Your customers, your prospects, your employees and your investors want to know what your company stands for. Branding helps you achieve that goal. But what if something shifts? Here’s how one venture-backed company is tackling a rebrand, along with expert advice if you’re considering one yourself.

 

Dr. Sophia Yen, a reproductive health specialist who serves as clinical associate professor of pediatrics in the Division of Adolescent Medicine at Stanford University School of Medicine, believes that no woman should suffer from the fear of running out of birth control or the stress of obtaining her medication each month. Yen co-founded Pandia Health in 2016 to solve that problem. Her company—the only women-founded and women-led birth control delivery service—prescribes, delivers and refills customized birth control prescriptions to women, regardless of whether they have health insurance. A few years ago, the company began offering acne services, and in 2024, it announced it would offer hormonal care, with added services addressing menopause.

Pandia Health CEO Alice Eweida

CEO Alice Eweida said the company’s mission is to make women’s lives easier and better. “Hormonal health affects women from adolescence to menopause or, simply put, the majority of our lives. Yet, there is a huge gap in the market where most women simply don’t have access to expert, quality, convenient specialists,” she said. “We recently expanded our services to include menopause care because we believe women deserve the highest-quality care possible at every stage in life,” she added.

Eweida, who was brought on as CEO earlier this year, previously led growth and brand marketing at several Series B digital health companies. Under her leadership, the company is updating its messaging and visual identity. “A rebrand is an opportunity cost in terms of the time spent by your team and dollars spent on design thinking, so it’s important to choose the timing well,” Eweida said. “Typically, the need to rebrand is driven by a weak point in your marketing workflows such as components of the visual identity lacking focus or missing altogether.”

new direction

Eweida said Pandia Health relied on its mission to inform its new direction. “The work of developing a brand is never truly done,” she said. “What’s important to us is finding topics that we feel passionate about that can add a halo effect to our messaging and create a movement. For example, we believe that periods should be optional: Why go through the lifestyle challenges of bleeding once a month if it’s not medically required for your hormonal health? Finding this agency helped us identify our voice and develop content that resonates with our audience.”

The updated brand reinforces Pandia Health’s mission, which resonates with stakeholders, including employees like Eweida. “What brings meaning to my career is choosing to spend my time on some of healthcare’s biggest problems,” Eweida said. “Women’s health is grossly under-researched and under-funded, which has led to a huge gap in the traditional healthcare model. Most primary care providers are not specialists in hormonal health. Women, including myself, simply deserve better.”

Considering a rebrand?

We asked BJ Kito, chief strategy officer of Rebellion Group in Cheshire, Connecticut, to weigh in.

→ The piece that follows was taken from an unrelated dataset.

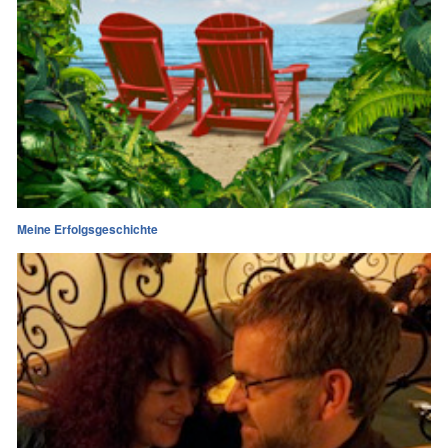
Meine Erfolgsgeschichte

Connecticut Innovations: Hi, BJ. Thanks for agreeing to weigh in on branding. Let’s dive right in. How does a company know when it’s time to rebrand?

BJ Kito: Sure. The things that jump to mind are: one, when the brand no longer represents the products or services it sells. Overstock is a great example, having expanded beyond the original business model of actually selling overstocked items at discount prices but struggling to change consumer perception. Its purchase of Bed Bath & Beyond’s name and domain was to accelerate a realignment. Two, when the branding proves limiting to future growth: Google and Facebook introducing Alphabet and Meta as parent companies to allow for expansion beyond the search and social network association. Three, when public sentiment changes in ways that shift how they see a brand or there is a need to correct historical stereotypes that were present. Examples are vast here, including Washington Commanders (Redskins), Pearl Milling Company (Aunt Jemima), Cleveland Guardians (Indians), Ben’s Original (Uncle Ben’s), Cream of Wheat (Rastus imagery), Mutual of Omaha (Native American chief to lion logo), Edy’s Pie (Eskimo Pies), etc. Four, when the core product seemingly has market value but the brand is simply not resonating with customers: PepsiCo launched Sierra Mist in 1999 as a potential competitor to Sprite and 7UP and went through 18 name/brand variants until ultimately retiring Sierra Mist in 2023 and essentially relaunching it as Starry (one of the fastest-growing beverage brands on the market).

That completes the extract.